__About this exercise__. Go line by line through the data and copy those with the word "change".
BEGIN Records shown
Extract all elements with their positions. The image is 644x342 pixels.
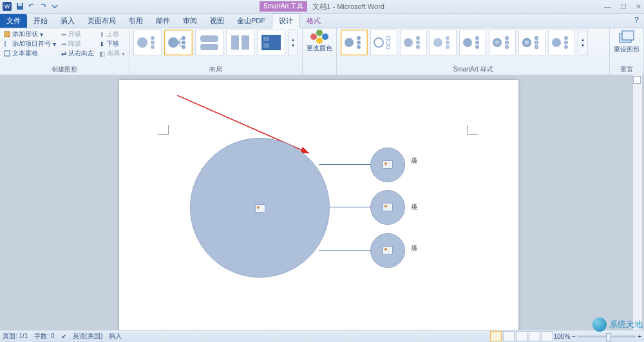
undo-icon[interactable] xyxy=(26,1,37,12)
ribbon-group-change-colors: 更改颜色 xyxy=(303,28,337,75)
layout-thumb-1[interactable] xyxy=(133,30,162,55)
status-insert-mode[interactable]: 插入 xyxy=(109,332,122,341)
style-thumb-2[interactable] xyxy=(370,30,397,55)
redo-icon[interactable] xyxy=(38,1,48,12)
svg-point-35 xyxy=(416,41,420,44)
view-web-icon[interactable] xyxy=(516,331,527,341)
move-down-button[interactable]: ⬇ 下移 xyxy=(99,39,125,48)
change-colors-button[interactable]: 更改颜色 xyxy=(307,30,332,53)
style-thumb-6[interactable] xyxy=(489,30,516,55)
zoom-in-icon[interactable]: + xyxy=(638,333,641,340)
text-pane-button[interactable]: 文本窗格 xyxy=(4,49,56,58)
reset-graphic-button[interactable]: 重设图形 xyxy=(614,30,639,54)
svg-point-37 xyxy=(433,38,442,47)
style-thumb-3[interactable] xyxy=(400,30,427,55)
style-thumb-4[interactable] xyxy=(430,30,457,55)
svg-point-9 xyxy=(151,41,155,44)
style-gallery-more[interactable]: ▴▾ xyxy=(578,30,588,55)
view-draft-icon[interactable] xyxy=(542,331,553,341)
smartart-child-circle[interactable] xyxy=(370,147,405,182)
help-icon[interactable]: ? xyxy=(634,15,639,24)
tab-insert[interactable]: 插入 xyxy=(54,14,81,28)
svg-line-15 xyxy=(178,38,182,43)
svg-rect-6 xyxy=(5,51,10,56)
status-spellcheck-icon[interactable]: ✔ xyxy=(61,333,66,340)
svg-point-29 xyxy=(374,38,383,47)
zoom-out-icon[interactable]: − xyxy=(572,333,576,340)
picture-placeholder-icon[interactable] xyxy=(383,203,393,211)
layout-thumb-5[interactable] xyxy=(257,30,285,55)
svg-point-51 xyxy=(535,41,538,44)
smartart-main-circle[interactable] xyxy=(190,138,330,278)
ribbon-group-reset: 重设图形 重置 xyxy=(610,28,644,75)
status-word-count[interactable]: 字数: 0 xyxy=(34,332,54,341)
close-icon[interactable]: ✕ xyxy=(636,3,641,11)
layout-thumb-3[interactable] xyxy=(195,30,223,55)
qat-customize-icon[interactable] xyxy=(50,1,60,12)
svg-point-42 xyxy=(475,36,479,40)
tab-home[interactable]: 开始 xyxy=(27,14,54,28)
svg-point-39 xyxy=(446,41,450,44)
layout-thumb-2-selected[interactable] xyxy=(164,30,193,55)
document-page[interactable]: 二级 二级 二级 xyxy=(119,80,518,330)
add-bullet-button[interactable]: 添加项目符号 ▾ xyxy=(4,39,56,48)
save-icon[interactable] xyxy=(15,1,25,12)
svg-point-44 xyxy=(475,45,479,49)
svg-rect-21 xyxy=(242,35,249,50)
picture-placeholder-icon[interactable] xyxy=(255,204,265,213)
rtl-button[interactable]: ⇄ 从右向左 xyxy=(61,49,94,58)
svg-rect-18 xyxy=(200,35,218,42)
zoom-percent[interactable]: 100% xyxy=(554,333,571,340)
layout-gallery-more[interactable]: ▴▾ xyxy=(288,30,298,55)
smartart-child-circle[interactable] xyxy=(370,233,405,268)
svg-point-27 xyxy=(357,41,361,44)
window-controls: — ☐ ✕ xyxy=(604,0,641,13)
view-print-layout-icon[interactable] xyxy=(490,331,502,341)
tab-wps-pdf[interactable]: 金山PDF xyxy=(231,14,272,28)
layout-thumb-4[interactable] xyxy=(226,30,254,55)
svg-point-25 xyxy=(345,38,354,47)
tab-review[interactable]: 审阅 xyxy=(176,14,204,28)
style-thumb-5[interactable] xyxy=(459,30,486,55)
svg-rect-58 xyxy=(622,31,634,40)
tab-design[interactable]: 设计 xyxy=(272,14,300,28)
svg-point-26 xyxy=(357,36,361,40)
tab-view[interactable]: 视图 xyxy=(204,14,231,28)
style-thumb-8[interactable] xyxy=(548,30,575,55)
svg-point-7 xyxy=(137,37,147,48)
picture-placeholder-icon[interactable] xyxy=(383,160,393,169)
view-outline-icon[interactable] xyxy=(529,331,540,341)
tab-format[interactable]: 格式 xyxy=(300,14,327,28)
style-thumb-7[interactable] xyxy=(518,30,545,55)
ribbon-tabs: 文件 开始 插入 页面布局 引用 邮件 审阅 视图 金山PDF 设计 格式 ? xyxy=(0,14,644,28)
smartart-child-circle[interactable] xyxy=(370,190,405,225)
tab-mailings[interactable]: 邮件 xyxy=(149,14,176,28)
svg-point-8 xyxy=(151,36,155,40)
svg-point-32 xyxy=(386,45,390,49)
vertical-scrollbar[interactable] xyxy=(632,75,642,330)
split-handle[interactable] xyxy=(633,76,641,84)
zoom-slider-knob[interactable] xyxy=(606,333,611,341)
svg-rect-2 xyxy=(5,32,10,37)
zoom-slider[interactable] xyxy=(578,336,636,337)
tab-references[interactable]: 引用 xyxy=(122,14,149,28)
tab-page-layout[interactable]: 页面布局 xyxy=(81,14,122,28)
minimize-icon[interactable]: — xyxy=(604,3,611,10)
document-area[interactable]: 二级 二级 二级 xyxy=(0,75,644,330)
svg-point-52 xyxy=(535,45,538,49)
margin-corner-icon xyxy=(158,125,169,135)
status-page[interactable]: 页面: 1/1 xyxy=(3,332,28,341)
svg-rect-1 xyxy=(18,3,22,6)
view-fullscreen-icon[interactable] xyxy=(503,331,515,341)
add-shape-button[interactable]: 添加形状 ▾ xyxy=(4,30,56,39)
svg-point-45 xyxy=(493,38,502,47)
maximize-icon[interactable]: ☐ xyxy=(620,3,627,11)
picture-placeholder-icon[interactable] xyxy=(383,246,393,254)
status-language[interactable]: 英语(美国) xyxy=(73,332,103,341)
svg-point-53 xyxy=(552,38,561,47)
svg-line-17 xyxy=(178,43,182,47)
connector-line xyxy=(328,207,372,207)
svg-point-11 xyxy=(168,37,178,48)
tab-file[interactable]: 文件 xyxy=(0,14,27,28)
style-thumb-1-selected[interactable] xyxy=(341,30,368,55)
END Records shown
__Worked solution__.
ribbon-group-change-colors: 更改颜色 xyxy=(303,28,337,75)
change-colors-button[interactable]: 更改颜色 xyxy=(307,30,332,53)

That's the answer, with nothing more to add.